Document structure recognition data:
########

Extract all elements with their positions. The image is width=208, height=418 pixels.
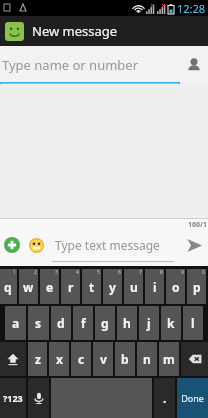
button[interactable]: j: [139, 306, 159, 340]
staticText: i: [153, 279, 157, 295]
staticText: v: [100, 351, 107, 367]
button[interactable]: Shift: [0, 342, 26, 376]
staticText: 4: [76, 269, 79, 276]
button[interactable]: Add recipient from contacts: [180, 46, 208, 84]
staticText: 0: [202, 269, 205, 276]
button[interactable]: z: [28, 342, 47, 376]
staticText: h: [123, 315, 131, 331]
staticText: 160/1: [188, 220, 207, 230]
staticText: g: [101, 315, 109, 331]
staticText: .: [163, 390, 167, 406]
button[interactable]: s: [28, 306, 49, 340]
staticText: l: [191, 315, 195, 331]
staticText: y: [109, 279, 116, 295]
staticText: 1: [13, 269, 16, 276]
staticText: r: [68, 279, 74, 295]
staticText: u: [130, 279, 138, 295]
button[interactable]: 1: [0, 269, 17, 304]
button[interactable]: b: [115, 342, 135, 376]
staticText: m: [163, 351, 175, 367]
staticText: t: [89, 279, 95, 295]
staticText: ?123: [3, 392, 23, 404]
staticText: e: [46, 279, 54, 295]
staticText: New message: [32, 22, 118, 40]
button[interactable]: Done: [177, 378, 208, 418]
staticText: x: [56, 351, 63, 367]
staticText: 2: [34, 269, 37, 276]
button[interactable]: 2: [19, 269, 38, 304]
button[interactable]: a: [5, 306, 26, 340]
staticText: j: [147, 315, 151, 331]
button[interactable]: 5: [82, 269, 101, 304]
staticText: p: [193, 279, 201, 295]
button[interactable]: ?123: [0, 378, 26, 418]
staticText: b: [121, 351, 129, 367]
button[interactable]: g: [95, 306, 115, 340]
staticText: a: [12, 315, 20, 331]
button[interactable]: l: [183, 306, 203, 340]
button[interactable]: x: [49, 342, 69, 376]
button[interactable]: 7: [124, 269, 143, 304]
staticText: n: [143, 351, 151, 367]
staticText: z: [35, 351, 41, 367]
staticText: f: [81, 315, 86, 331]
button[interactable]: 8: [145, 269, 164, 304]
button[interactable]: 3: [40, 269, 59, 304]
button[interactable]: k: [161, 306, 181, 340]
button[interactable]: h: [117, 306, 137, 340]
button[interactable]: n: [137, 342, 157, 376]
staticText: 9: [181, 269, 184, 276]
button[interactable]: New message: [0, 16, 208, 46]
button[interactable]: c: [71, 342, 91, 376]
staticText: 5: [97, 269, 100, 276]
button[interactable]: v: [93, 342, 113, 376]
button[interactable]: d: [51, 306, 71, 340]
staticText: d: [57, 315, 65, 331]
staticText: q: [4, 279, 12, 295]
staticText: Type name or number: [2, 56, 139, 74]
staticText: Type text message: [55, 237, 160, 253]
staticText: 6: [118, 269, 121, 276]
button[interactable]: 4: [61, 269, 80, 304]
button[interactable]: Type name or number: [0, 46, 180, 84]
staticText: 8: [160, 269, 163, 276]
staticText: Done: [181, 392, 204, 404]
staticText: 12:28: [177, 1, 206, 16]
button[interactable]: Send message: [180, 225, 208, 265]
button[interactable]: 9: [166, 269, 185, 304]
button[interactable]: Voice input: [28, 378, 49, 418]
staticText: o: [172, 279, 180, 295]
button[interactable]: .: [154, 378, 175, 418]
button[interactable]: 6: [103, 269, 122, 304]
staticText: w: [23, 279, 34, 295]
staticText: s: [35, 315, 42, 331]
button[interactable]: Type text message: [52, 228, 180, 262]
button[interactable]: Delete: [181, 342, 208, 376]
staticText: 7: [139, 269, 142, 276]
staticText: k: [167, 315, 175, 331]
button[interactable]: 0: [187, 269, 206, 304]
button[interactable]: Add attachment: [0, 233, 24, 257]
button[interactable]: m: [159, 342, 179, 376]
staticText: c: [78, 351, 85, 367]
button[interactable]: Insert emoji: [24, 233, 48, 257]
staticText: 3: [55, 269, 58, 276]
button[interactable]: f: [73, 306, 93, 340]
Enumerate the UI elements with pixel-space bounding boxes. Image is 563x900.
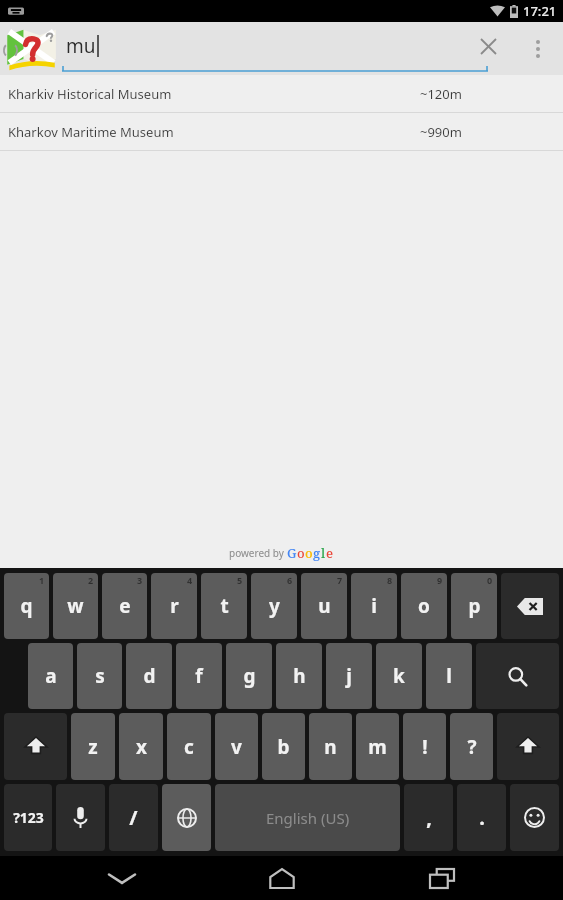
button[interactable]: Change language bbox=[162, 784, 211, 851]
staticText: s bbox=[95, 663, 105, 689]
staticText: o bbox=[418, 593, 430, 619]
button[interactable]: w bbox=[53, 573, 98, 639]
staticText: G bbox=[287, 544, 297, 562]
staticText: i bbox=[371, 593, 377, 619]
staticText: g bbox=[313, 544, 321, 562]
staticText: 5 bbox=[237, 574, 243, 586]
staticText: p bbox=[468, 593, 481, 619]
staticText: 4 bbox=[187, 574, 193, 586]
button[interactable]: a bbox=[28, 643, 73, 709]
button[interactable]: Recent apps bbox=[412, 856, 472, 900]
button[interactable]: v bbox=[215, 713, 258, 780]
button[interactable]: b bbox=[262, 713, 305, 780]
staticText: ! bbox=[422, 734, 428, 760]
staticText: h bbox=[293, 663, 306, 689]
button[interactable]: ! bbox=[403, 713, 446, 780]
button[interactable]: j bbox=[326, 643, 372, 709]
staticText: 17:21 bbox=[523, 2, 557, 20]
button[interactable]: Kharkov Maritime Museum bbox=[0, 113, 563, 151]
button[interactable]: Backspace bbox=[501, 573, 559, 639]
staticText: x bbox=[136, 734, 147, 760]
staticText: a bbox=[45, 663, 57, 689]
button[interactable]: s bbox=[77, 643, 122, 709]
staticText: l bbox=[321, 544, 326, 562]
button[interactable]: m bbox=[356, 713, 399, 780]
button[interactable]: t bbox=[201, 573, 247, 639]
button[interactable]: Search bbox=[476, 643, 559, 709]
button[interactable]: , bbox=[404, 784, 453, 851]
button[interactable]: / bbox=[109, 784, 158, 851]
button[interactable]: . bbox=[457, 784, 506, 851]
staticText: c bbox=[184, 734, 194, 760]
staticText: 6 bbox=[287, 574, 293, 586]
staticText: y bbox=[269, 593, 280, 619]
staticText: ?123 bbox=[13, 808, 44, 827]
staticText: / bbox=[129, 804, 138, 831]
button[interactable]: k bbox=[376, 643, 422, 709]
staticText: ? bbox=[467, 734, 477, 760]
button[interactable]: i bbox=[351, 573, 397, 639]
staticText: ~990m bbox=[420, 123, 462, 141]
staticText: Kharkiv Historical Museum bbox=[8, 85, 172, 103]
staticText: l bbox=[446, 663, 452, 689]
button[interactable]: n bbox=[309, 713, 352, 780]
staticText: powered by bbox=[229, 546, 287, 560]
staticText: d bbox=[143, 663, 156, 689]
button[interactable]: Voice input bbox=[56, 784, 105, 851]
button[interactable]: Shift bbox=[4, 713, 67, 780]
staticText: v bbox=[231, 734, 242, 760]
staticText: ~120m bbox=[420, 85, 462, 103]
button[interactable]: ? bbox=[450, 713, 493, 780]
staticText: o bbox=[297, 544, 305, 562]
button[interactable]: App icon bbox=[0, 22, 62, 75]
button[interactable]: Home bbox=[252, 856, 312, 900]
staticText: e bbox=[326, 544, 334, 562]
button[interactable]: q bbox=[4, 573, 49, 639]
button[interactable]: f bbox=[176, 643, 222, 709]
button[interactable]: More options bbox=[513, 22, 563, 75]
button[interactable]: Kharkiv Historical Museum bbox=[0, 75, 563, 113]
staticText: k bbox=[393, 663, 405, 689]
staticText: t bbox=[220, 593, 229, 619]
staticText: 8 bbox=[387, 574, 393, 586]
button[interactable]: d bbox=[126, 643, 172, 709]
button[interactable]: g bbox=[226, 643, 272, 709]
staticText: z bbox=[88, 734, 98, 760]
staticText: m bbox=[368, 734, 387, 760]
button[interactable]: c bbox=[167, 713, 211, 780]
staticText: n bbox=[324, 734, 337, 760]
button[interactable]: Clear query bbox=[471, 29, 505, 63]
staticText: , bbox=[426, 804, 432, 831]
button[interactable]: ?123 bbox=[4, 784, 52, 851]
button[interactable]: h bbox=[276, 643, 322, 709]
button[interactable]: l bbox=[426, 643, 472, 709]
staticText: 1 bbox=[39, 574, 45, 586]
staticText: q bbox=[20, 593, 33, 619]
staticText: f bbox=[195, 663, 203, 689]
staticText: Kharkov Maritime Museum bbox=[8, 123, 174, 141]
staticText: 7 bbox=[337, 574, 343, 586]
staticText: . bbox=[479, 804, 485, 831]
staticText: u bbox=[318, 593, 331, 619]
button[interactable]: y bbox=[251, 573, 297, 639]
staticText: w bbox=[67, 593, 84, 619]
staticText: e bbox=[119, 593, 131, 619]
staticText: 3 bbox=[137, 574, 143, 586]
staticText: o bbox=[305, 544, 313, 562]
button[interactable]: p bbox=[451, 573, 497, 639]
button[interactable]: Shift bbox=[497, 713, 559, 780]
staticText: g bbox=[243, 663, 256, 689]
button[interactable]: x bbox=[119, 713, 163, 780]
button[interactable]: Emoji bbox=[510, 784, 559, 851]
button[interactable]: Hide keyboard bbox=[92, 856, 152, 900]
button[interactable]: o bbox=[401, 573, 447, 639]
button[interactable]: u bbox=[301, 573, 347, 639]
staticText: 0 bbox=[487, 574, 493, 586]
staticText: 9 bbox=[437, 574, 443, 586]
button[interactable]: r bbox=[151, 573, 197, 639]
button[interactable]: e bbox=[102, 573, 147, 639]
staticText: j bbox=[346, 663, 352, 689]
staticText: 2 bbox=[88, 574, 94, 586]
button[interactable]: English (US) bbox=[215, 784, 400, 851]
button[interactable]: z bbox=[71, 713, 115, 780]
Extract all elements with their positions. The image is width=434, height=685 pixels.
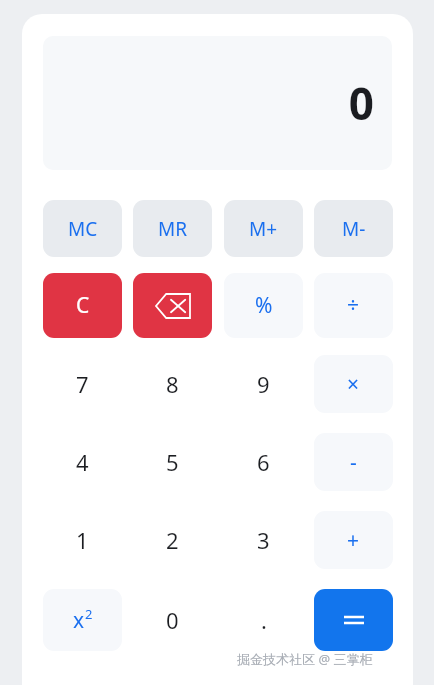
staticText: 2 (166, 525, 179, 555)
staticText: % (255, 291, 273, 320)
staticText: 5 (166, 447, 179, 477)
staticText: 1 (76, 525, 89, 555)
button[interactable]: Backspace (133, 273, 212, 338)
button[interactable]: 6 (224, 433, 303, 491)
button[interactable]: x (43, 589, 122, 651)
button[interactable]: 8 (133, 355, 212, 413)
button[interactable]: 0 (133, 589, 212, 651)
staticText: + (347, 526, 360, 555)
button[interactable]: 1 (43, 511, 122, 569)
staticText: 3 (257, 525, 270, 555)
button[interactable]: 5 (133, 433, 212, 491)
staticText: M+ (249, 216, 278, 242)
staticText: 0 (348, 73, 374, 133)
staticText: 0 (166, 605, 179, 635)
button[interactable]: 7 (43, 355, 122, 413)
staticText: × (347, 370, 360, 399)
button[interactable]: MC (43, 200, 122, 257)
button[interactable]: 2 (133, 511, 212, 569)
button[interactable]: MR (133, 200, 212, 257)
button[interactable]: . (224, 589, 303, 651)
staticText: MC (68, 216, 98, 242)
button[interactable]: C (43, 273, 122, 338)
button[interactable]: 3 (224, 511, 303, 569)
button[interactable]: 4 (43, 433, 122, 491)
button[interactable]: + (314, 511, 393, 569)
staticText: 掘金技术社区 @ 三掌柜 (237, 650, 373, 668)
staticText: M- (342, 216, 366, 242)
staticText: 8 (166, 369, 179, 399)
button[interactable]: M+ (224, 200, 303, 257)
staticText: ÷ (347, 291, 360, 320)
staticText: 9 (257, 369, 270, 399)
button[interactable]: - (314, 433, 393, 491)
button[interactable]: ÷ (314, 273, 393, 338)
button[interactable]: × (314, 355, 393, 413)
staticText: 4 (76, 447, 89, 477)
staticText: 6 (257, 447, 270, 477)
staticText: 7 (76, 369, 89, 399)
staticText: C (76, 291, 90, 320)
staticText: . (261, 605, 267, 635)
staticText: - (350, 448, 357, 477)
staticText: x (73, 606, 85, 635)
staticText: MR (158, 216, 188, 242)
button[interactable]: 9 (224, 355, 303, 413)
button[interactable]: % (224, 273, 303, 338)
staticText: 2 (85, 605, 93, 623)
button[interactable]: Equals (314, 589, 393, 651)
button[interactable]: M- (314, 200, 393, 257)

########

- INSTRUCTIONS TO FOLLOW: Which of the lines in the data hold the string "Type"? Report each of them by copying it.

- YOUR RESPONSE:
staticText: Type name or number: [2, 56, 139, 74]
staticText: Type text message: [55, 237, 160, 253]
button[interactable]: Type name or number: [0, 46, 180, 84]
button[interactable]: Type text message: [52, 228, 180, 262]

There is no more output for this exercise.